WHAT TO DO: Each line below should be retyped exactly, with no pictures.

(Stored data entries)
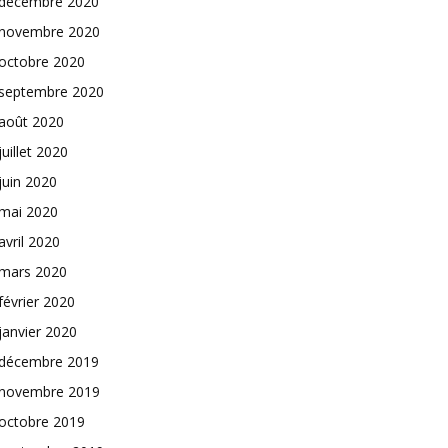
décembre 2020
novembre 2020
octobre 2020
septembre 2020
août 2020
juillet 2020
juin 2020
mai 2020
avril 2020
mars 2020
février 2020
janvier 2020
décembre 2019
novembre 2019
octobre 2019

THE COMPLETED TASK:
décembre 2020
novembre 2020
octobre 2020
septembre 2020
août 2020
juillet 2020
juin 2020
mai 2020
avril 2020
mars 2020
février 2020
janvier 2020
décembre 2019
novembre 2019
octobre 2019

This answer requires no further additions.